Magazine article Science News

Cancer Linked to Aging DNA Repair Ability

Magazine article Science News

Cancer Linked to Aging DNA Repair Ability

Article excerpt

Despite decades of progress in learning how chemicals, sunlight, and other environmental factors can increase one's risk of developing cancer, the reasons that some people develop tumors and others do not remain mysterious.

Now, researchers studying people with skin cancer have found new evidence that individuals differ not just in their susceptibility to these factors, but also in their ability to fix damaged genes. In addition, adults lose about 1 percent of their capacity to repair DNA each year, says Lawrence Grossman, a molecular biologist at Johns Hopkins University in Baltimore.

This loss may help explain why aging is a risk factor for cancer, adds Qingyi Wei, a molecular epidemiologist at Johns Hopkins.

Wei, Grossman, and their colleagues studied 88 people with basal cell carcinoma, an easily observed and readily treated cancer. The researchers also looked at DNA repair in 135 individuals with mild skin problems but not skin cancer. All study participants were Caucasians between the ages of 20 and 60. Researchers took blood samples and medical histories from them and asked questions about the number of severe sunburns they had had and the incidence of cancer in their families. Dermatologists evaluated the participants' skin condition.
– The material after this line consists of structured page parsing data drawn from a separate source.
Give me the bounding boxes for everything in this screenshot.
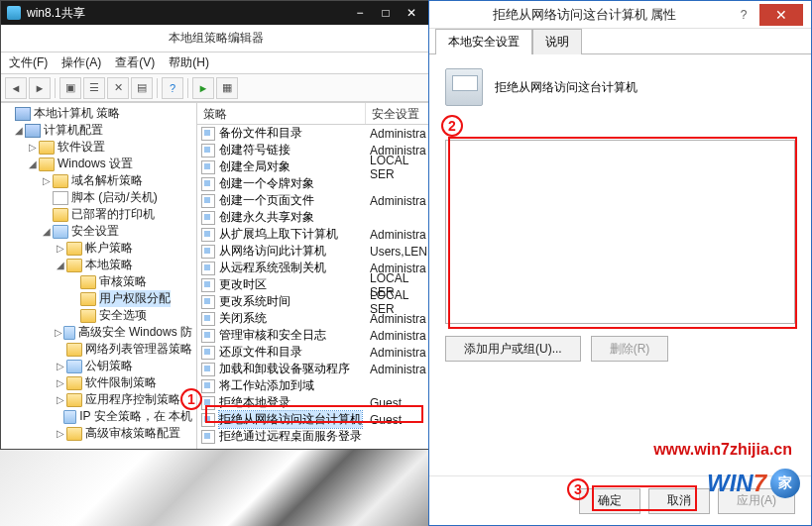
list-item[interactable]: 拒绝通过远程桌面服务登录: [197, 428, 430, 445]
policy-name: 拒绝从网络访问这台计算机: [219, 411, 362, 428]
help-icon[interactable]: ?: [732, 8, 755, 22]
remove-button[interactable]: 删除(R): [591, 336, 669, 362]
up-button[interactable]: ▣: [59, 77, 81, 99]
dialog-titlebar: 拒绝从网络访问这台计算机 属性 ? ✕: [429, 1, 811, 29]
list-item[interactable]: 还原文件和目录Administra: [197, 344, 430, 361]
list-item[interactable]: 创建一个页面文件Administra: [197, 192, 430, 209]
explorer-tab-label: win8.1共享: [27, 5, 85, 22]
tab-local-security[interactable]: 本地安全设置: [435, 29, 532, 54]
close-button[interactable]: ✕: [399, 3, 424, 23]
menu-action[interactable]: 操作(A): [61, 54, 101, 71]
list-item[interactable]: 从扩展坞上取下计算机Administra: [197, 226, 430, 243]
add-user-button[interactable]: 添加用户或组(U)...: [445, 336, 581, 362]
tree-security[interactable]: ◢安全设置: [1, 223, 196, 240]
minimize-button[interactable]: −: [347, 3, 373, 23]
policy-icon: [201, 295, 215, 309]
list-header: 策略 安全设置: [197, 103, 430, 125]
list-item[interactable]: 拒绝从网络访问这台计算机Guest: [197, 411, 430, 428]
policy-name: 从远程系统强制关机: [219, 260, 326, 276]
list-item[interactable]: 更改系统时间LOCAL SER: [197, 293, 430, 310]
policy-icon: [201, 228, 215, 242]
col-setting[interactable]: 安全设置: [366, 103, 430, 124]
back-button[interactable]: ◄: [5, 77, 27, 99]
policy-name: 更改时区: [219, 276, 267, 293]
policy-icon: [201, 430, 215, 444]
tree-restrict[interactable]: ▷软件限制策略: [1, 374, 196, 391]
tree-advaudit[interactable]: ▷高级审核策略配置: [1, 425, 196, 442]
tree-dns[interactable]: ▷域名解析策略: [1, 172, 196, 189]
dialog-close-button[interactable]: ✕: [759, 4, 803, 26]
logo-win: WIN: [707, 470, 754, 497]
menu-bar: 文件(F) 操作(A) 查看(V) 帮助(H): [1, 53, 430, 74]
tree-adv[interactable]: ▷高级安全 Windows 防: [1, 324, 196, 341]
cancel-button[interactable]: 取消: [648, 488, 710, 514]
tree-root[interactable]: 本地计算机 策略: [1, 105, 196, 122]
tree-script[interactable]: 脚本 (启动/关机): [1, 189, 196, 206]
tree-software[interactable]: ▷软件设置: [1, 139, 196, 156]
dialog-title: 拒绝从网络访问这台计算机 属性: [437, 6, 732, 24]
tree-account[interactable]: ▷帐户策略: [1, 240, 196, 257]
tree-computer-config[interactable]: ◢计算机配置: [1, 122, 196, 139]
col-policy[interactable]: 策略: [197, 103, 366, 124]
delete-button[interactable]: ✕: [107, 77, 129, 99]
policy-setting: Users,LEN: [366, 245, 430, 259]
tab-explain[interactable]: 说明: [532, 29, 582, 55]
tree-printer[interactable]: 已部署的打印机: [1, 206, 196, 223]
mmc-title-text: 本地组策略编辑器: [169, 30, 264, 47]
policy-name: 创建全局对象: [219, 158, 290, 175]
list-item[interactable]: 管理审核和安全日志Administra: [197, 327, 430, 344]
policy-icon: [201, 413, 215, 427]
menu-view[interactable]: 查看(V): [115, 54, 155, 71]
policy-name: 备份文件和目录: [219, 125, 302, 142]
forward-button[interactable]: ►: [29, 77, 51, 99]
background-photo: [0, 446, 431, 526]
tree-audit[interactable]: 审核策略: [1, 273, 196, 290]
tree-pubkey[interactable]: ▷公钥策略: [1, 358, 196, 374]
logo-seven: 7: [754, 470, 766, 497]
explorer-titlebar: win8.1共享 − □ ✕: [1, 1, 430, 25]
menu-file[interactable]: 文件(F): [9, 54, 48, 71]
refresh-button[interactable]: ►: [192, 77, 214, 99]
dialog-body: 拒绝从网络访问这台计算机 添加用户或组(U)... 删除(R): [429, 54, 811, 475]
policy-setting: Administra: [366, 228, 430, 242]
nav-tree[interactable]: 本地计算机 策略 ◢计算机配置 ▷软件设置 ◢Windows 设置 ▷域名解析策…: [1, 103, 197, 449]
list-item[interactable]: 备份文件和目录Administra: [197, 125, 430, 142]
policy-name: 从网络访问此计算机: [219, 243, 326, 260]
policy-icon: [201, 262, 215, 275]
policy-name-label: 拒绝从网络访问这台计算机: [495, 79, 638, 96]
list-item[interactable]: 关闭系统Administra: [197, 310, 430, 327]
menu-help[interactable]: 帮助(H): [169, 54, 209, 71]
ok-button[interactable]: 确定: [579, 488, 640, 514]
list-item[interactable]: 创建全局对象LOCAL SER: [197, 158, 430, 175]
maximize-button[interactable]: □: [373, 3, 399, 23]
policy-name: 拒绝通过远程桌面服务登录: [219, 428, 362, 445]
tree-userrights[interactable]: 用户权限分配: [1, 290, 196, 307]
list-body[interactable]: 备份文件和目录Administra创建符号链接Administra创建全局对象L…: [197, 125, 430, 449]
tree-netlist[interactable]: 网络列表管理器策略: [1, 341, 196, 358]
policy-icon: [201, 144, 215, 158]
window-icon: [7, 6, 21, 20]
policy-icon: [201, 396, 215, 410]
list-item[interactable]: 创建永久共享对象: [197, 209, 430, 226]
tree-secoptions[interactable]: 安全选项: [1, 307, 196, 324]
list-item[interactable]: 将工作站添加到域: [197, 377, 430, 394]
user-list[interactable]: [445, 140, 795, 324]
policy-name: 将工作站添加到域: [219, 377, 314, 394]
list-item[interactable]: 从网络访问此计算机Users,LEN: [197, 243, 430, 260]
policy-icon: [201, 346, 215, 360]
list-button[interactable]: ▦: [216, 77, 238, 99]
site-logo: WIN7 家: [707, 469, 800, 498]
tree-local[interactable]: ◢本地策略: [1, 257, 196, 273]
tree-appctrl[interactable]: ▷应用程序控制策略: [1, 391, 196, 408]
properties-button[interactable]: ▤: [131, 77, 153, 99]
export-button[interactable]: ☰: [83, 77, 105, 99]
help-button[interactable]: ?: [162, 77, 183, 99]
tree-ipsec[interactable]: IP 安全策略，在 本机: [1, 408, 196, 425]
list-item[interactable]: 拒绝本地登录Guest: [197, 394, 430, 411]
list-item[interactable]: 加载和卸载设备驱动程序Administra: [197, 361, 430, 377]
policy-name: 拒绝本地登录: [219, 394, 290, 411]
policy-name: 更改系统时间: [219, 293, 290, 310]
policy-setting: Administra: [366, 363, 430, 376]
tree-windows[interactable]: ◢Windows 设置: [1, 156, 196, 172]
policy-name: 创建永久共享对象: [219, 209, 314, 226]
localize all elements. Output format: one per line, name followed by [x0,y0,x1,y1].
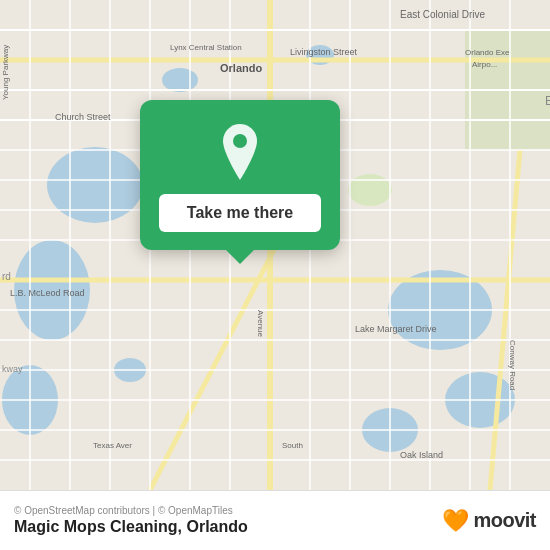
take-me-there-button[interactable]: Take me there [159,194,321,232]
svg-text:Texas Aver: Texas Aver [93,441,132,450]
moovit-logo: 🧡 moovit [442,508,536,534]
svg-text:Lake Margaret Drive: Lake Margaret Drive [355,324,437,334]
svg-text:E: E [545,94,550,108]
svg-point-12 [348,174,392,206]
svg-text:Airpo...: Airpo... [472,60,497,69]
svg-text:kway: kway [2,364,23,374]
svg-text:Conway Road: Conway Road [508,340,517,390]
svg-text:Young Parkway: Young Parkway [1,45,10,100]
bottom-bar: © OpenStreetMap contributors | © OpenMap… [0,490,550,550]
svg-text:Livingston Street: Livingston Street [290,47,358,57]
map-attribution: © OpenStreetMap contributors | © OpenMap… [14,505,248,516]
svg-text:Church Street: Church Street [55,112,111,122]
location-popup: Take me there [140,100,340,250]
svg-text:Orlando Exe: Orlando Exe [465,48,510,57]
business-info: © OpenStreetMap contributors | © OpenMap… [14,505,248,536]
svg-text:Avenue: Avenue [256,310,265,338]
svg-point-61 [233,134,247,148]
location-pin-icon [216,124,264,180]
svg-text:Lynx Central Station: Lynx Central Station [170,43,242,52]
svg-text:Orlando: Orlando [220,62,262,74]
business-name: Magic Mops Cleaning, Orlando [14,518,248,536]
svg-text:rd: rd [2,271,11,282]
moovit-text: moovit [473,509,536,532]
svg-text:South: South [282,441,303,450]
svg-point-9 [162,68,198,92]
svg-text:East Colonial Drive: East Colonial Drive [400,9,485,20]
svg-text:L.B. McLeod Road: L.B. McLeod Road [10,288,85,298]
svg-point-2 [47,147,143,223]
svg-text:Oak Island: Oak Island [400,450,443,460]
map-container: East Colonial Drive Livingston Street Ly… [0,0,550,490]
moovit-icon: 🧡 [442,508,469,534]
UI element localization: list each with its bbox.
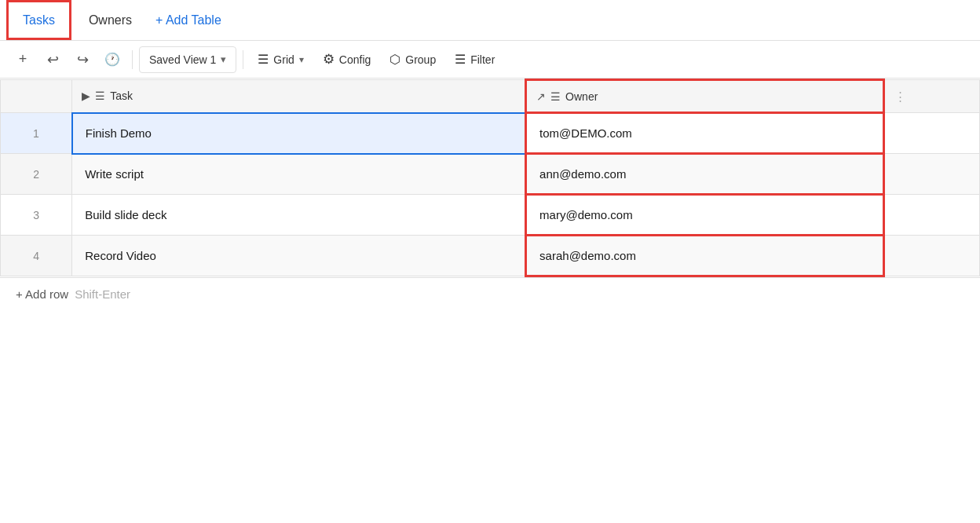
task-cell[interactable]: Finish Demo [72, 113, 526, 154]
task-cell[interactable]: Write script [72, 154, 526, 195]
task-column-header[interactable]: ▶ ☰ Task [72, 80, 526, 113]
group-label: Group [405, 53, 436, 66]
task-col-arrow-icon: ▶ [82, 90, 90, 102]
extra-cell [884, 195, 980, 236]
filter-icon: ☰ [455, 52, 466, 67]
extra-cell [884, 113, 980, 154]
owner-col-sort-icon: ↗ [536, 90, 546, 103]
config-label: Config [339, 53, 371, 66]
add-table-button[interactable]: + Add Table [146, 13, 231, 27]
toolbar: + ↩ ↪ 🕐 Saved View 1 ▾ ☰ Grid ▾ ⚙ Config… [0, 41, 980, 79]
table-row[interactable]: 2Write scriptann@demo.com [1, 154, 980, 195]
data-table: ▶ ☰ Task ↗ ☰ Owner ⋮ [0, 79, 980, 277]
owner-col-label: Owner [565, 90, 598, 103]
table-row[interactable]: 1Finish Demotom@DEMO.com [1, 113, 980, 154]
extra-col-header: ⋮ [884, 80, 980, 113]
task-col-list-icon: ☰ [95, 90, 105, 102]
owner-cell[interactable]: ann@demo.com [526, 154, 884, 195]
row-number: 2 [1, 154, 72, 195]
row-number: 4 [1, 236, 72, 276]
filter-button[interactable]: ☰ Filter [447, 46, 503, 73]
undo-icon: ↩ [47, 51, 59, 68]
extra-cell [884, 154, 980, 195]
task-col-label: Task [110, 90, 133, 102]
group-button[interactable]: ⬡ Group [382, 46, 444, 73]
row-number: 1 [1, 113, 72, 154]
add-button[interactable]: + [9, 46, 36, 73]
add-row-label: + Add row [16, 287, 68, 301]
extra-cell [884, 236, 980, 276]
owner-cell[interactable]: mary@demo.com [526, 195, 884, 236]
dropdown-icon: ▾ [221, 53, 226, 65]
table-row[interactable]: 3Build slide deckmary@demo.com [1, 195, 980, 236]
task-cell[interactable]: Build slide deck [72, 195, 526, 236]
toolbar-divider [132, 50, 133, 69]
add-row-shortcut: Shift-Enter [75, 287, 130, 301]
extra-col-icon: ⋮ [894, 90, 906, 104]
filter-label: Filter [470, 53, 495, 66]
grid-dropdown-icon: ▾ [299, 54, 304, 65]
tab-bar: Tasks Owners + Add Table [0, 0, 980, 41]
row-num-header [1, 80, 72, 113]
row-number: 3 [1, 195, 72, 236]
saved-view-button[interactable]: Saved View 1 ▾ [139, 46, 236, 73]
undo-button[interactable]: ↩ [39, 46, 66, 73]
grid-icon: ☰ [258, 52, 269, 67]
saved-view-label: Saved View 1 [149, 53, 216, 66]
history-button[interactable]: 🕐 [99, 46, 126, 73]
owner-column-header[interactable]: ↗ ☰ Owner [526, 80, 884, 113]
add-icon: + [19, 51, 27, 68]
owner-col-list-icon: ☰ [550, 90, 561, 103]
history-icon: 🕐 [104, 52, 120, 67]
add-table-label: + Add Table [155, 13, 221, 27]
table-row[interactable]: 4Record Videosarah@demo.com [1, 236, 980, 276]
toolbar-divider-2 [243, 50, 243, 69]
tab-tasks-label: Tasks [23, 13, 55, 27]
grid-button[interactable]: ☰ Grid ▾ [250, 46, 311, 73]
task-cell[interactable]: Record Video [72, 236, 526, 276]
grid-container: ▶ ☰ Task ↗ ☰ Owner ⋮ [0, 79, 980, 310]
config-icon: ⚙ [323, 51, 335, 68]
redo-icon: ↪ [77, 51, 89, 68]
add-row-button[interactable]: + Add row Shift-Enter [0, 277, 980, 310]
owner-cell[interactable]: tom@DEMO.com [526, 113, 884, 154]
config-button[interactable]: ⚙ Config [315, 46, 378, 73]
tab-owners-label: Owners [89, 13, 132, 27]
redo-button[interactable]: ↪ [69, 46, 96, 73]
owner-cell[interactable]: sarah@demo.com [526, 236, 884, 276]
tab-owners[interactable]: Owners [75, 0, 146, 40]
group-icon: ⬡ [389, 52, 400, 67]
tab-tasks[interactable]: Tasks [6, 0, 71, 40]
grid-label: Grid [273, 53, 294, 66]
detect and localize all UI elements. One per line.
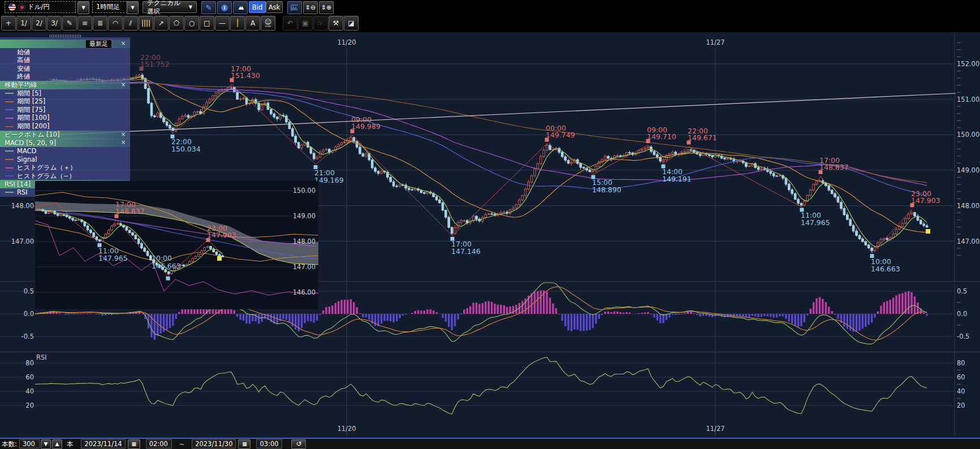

The researchers then take an unusual approach to assessing an individual's ability to fix broken genes, Grossman says. They inject a small piece of genetic material into white blood cells extracted from each participant. The genetic material contains a mutant bacterial gene that normally codes for an enzyme the white blood cells never make. If the cells fix the gene, the gene then causes the cells to produce the enzyme. Forty hours later, the researchers measure the activity of that enzyme, which signals how well the cells have mended the gene.

The study revealed that young people with this skin cancer had the repair capacity of someone 30 years older. …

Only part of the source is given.